• _Work to complete_:
Gather all lines in the entries below that include the word "按当日时间".

• _Source data_:
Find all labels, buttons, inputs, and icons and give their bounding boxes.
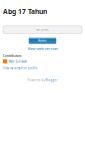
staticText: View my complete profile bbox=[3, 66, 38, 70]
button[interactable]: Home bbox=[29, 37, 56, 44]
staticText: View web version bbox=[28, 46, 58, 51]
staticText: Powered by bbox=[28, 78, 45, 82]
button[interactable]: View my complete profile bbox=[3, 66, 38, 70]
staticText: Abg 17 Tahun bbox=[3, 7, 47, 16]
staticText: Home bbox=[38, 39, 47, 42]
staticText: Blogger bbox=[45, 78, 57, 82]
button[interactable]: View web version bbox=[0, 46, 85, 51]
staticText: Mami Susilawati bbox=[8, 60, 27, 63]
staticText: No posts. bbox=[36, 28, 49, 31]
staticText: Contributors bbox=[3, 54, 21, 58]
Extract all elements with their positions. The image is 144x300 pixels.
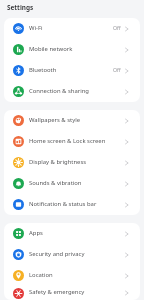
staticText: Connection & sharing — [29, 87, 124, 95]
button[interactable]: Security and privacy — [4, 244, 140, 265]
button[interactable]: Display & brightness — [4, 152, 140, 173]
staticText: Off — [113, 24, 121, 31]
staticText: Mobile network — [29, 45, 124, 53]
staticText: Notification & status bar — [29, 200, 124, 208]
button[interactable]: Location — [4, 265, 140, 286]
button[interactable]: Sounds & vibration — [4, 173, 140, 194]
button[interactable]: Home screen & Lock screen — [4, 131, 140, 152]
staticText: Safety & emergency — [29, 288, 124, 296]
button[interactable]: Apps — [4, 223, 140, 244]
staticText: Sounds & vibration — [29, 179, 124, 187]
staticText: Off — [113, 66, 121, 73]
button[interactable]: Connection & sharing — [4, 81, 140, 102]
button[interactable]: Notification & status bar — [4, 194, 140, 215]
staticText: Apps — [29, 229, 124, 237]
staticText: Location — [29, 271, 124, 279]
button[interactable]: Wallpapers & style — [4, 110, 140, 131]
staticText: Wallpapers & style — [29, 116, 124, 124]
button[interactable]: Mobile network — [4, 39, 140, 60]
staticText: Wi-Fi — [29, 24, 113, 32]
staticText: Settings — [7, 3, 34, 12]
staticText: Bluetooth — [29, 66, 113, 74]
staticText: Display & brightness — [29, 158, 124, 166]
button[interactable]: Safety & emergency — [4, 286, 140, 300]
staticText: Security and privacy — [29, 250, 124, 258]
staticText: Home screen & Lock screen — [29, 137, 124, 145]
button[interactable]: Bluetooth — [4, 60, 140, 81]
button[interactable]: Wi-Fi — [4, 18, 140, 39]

...

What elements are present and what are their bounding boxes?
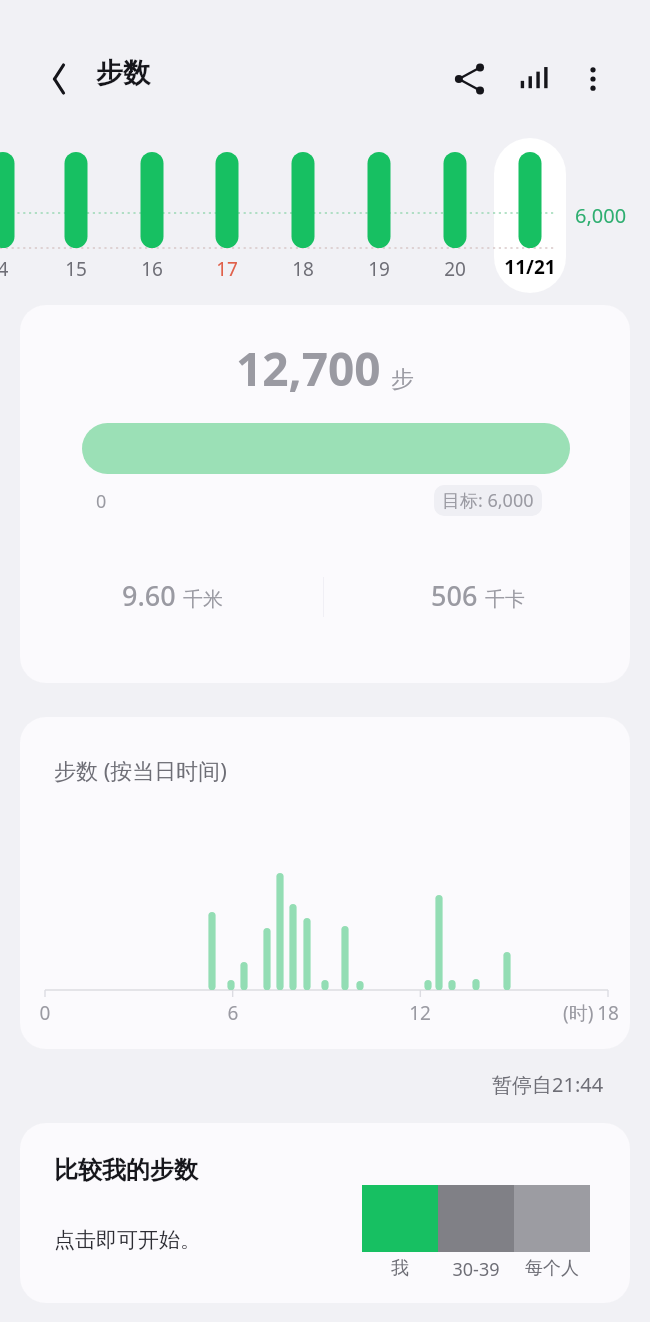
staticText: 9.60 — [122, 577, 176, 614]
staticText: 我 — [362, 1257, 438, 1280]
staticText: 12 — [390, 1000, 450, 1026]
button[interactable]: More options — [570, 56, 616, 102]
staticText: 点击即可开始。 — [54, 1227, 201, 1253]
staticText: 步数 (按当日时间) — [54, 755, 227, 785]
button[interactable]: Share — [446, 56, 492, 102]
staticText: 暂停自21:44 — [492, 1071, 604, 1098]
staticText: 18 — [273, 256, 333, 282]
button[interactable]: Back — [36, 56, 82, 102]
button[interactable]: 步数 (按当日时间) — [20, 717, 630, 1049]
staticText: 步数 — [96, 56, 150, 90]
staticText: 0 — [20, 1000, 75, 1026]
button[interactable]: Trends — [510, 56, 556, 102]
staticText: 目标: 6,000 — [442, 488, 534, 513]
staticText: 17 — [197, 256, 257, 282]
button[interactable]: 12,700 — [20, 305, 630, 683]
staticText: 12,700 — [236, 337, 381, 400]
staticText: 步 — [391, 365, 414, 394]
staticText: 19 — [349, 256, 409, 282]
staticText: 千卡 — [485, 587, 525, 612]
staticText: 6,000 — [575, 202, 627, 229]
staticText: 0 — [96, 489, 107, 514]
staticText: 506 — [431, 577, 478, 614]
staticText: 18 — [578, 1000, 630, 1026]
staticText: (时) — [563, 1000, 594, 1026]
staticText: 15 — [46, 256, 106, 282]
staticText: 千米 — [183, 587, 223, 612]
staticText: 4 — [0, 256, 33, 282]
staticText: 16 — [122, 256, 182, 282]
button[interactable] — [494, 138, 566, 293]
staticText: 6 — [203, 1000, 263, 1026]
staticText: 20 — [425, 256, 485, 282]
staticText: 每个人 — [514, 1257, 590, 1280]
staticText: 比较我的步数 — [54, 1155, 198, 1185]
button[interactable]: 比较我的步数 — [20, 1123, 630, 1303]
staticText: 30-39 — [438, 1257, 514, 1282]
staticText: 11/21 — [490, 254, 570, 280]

• _Result for this task_:
staticText: 步数 (按当日时间) — [54, 755, 227, 785]
button[interactable]: 步数 (按当日时间) — [20, 717, 630, 1049]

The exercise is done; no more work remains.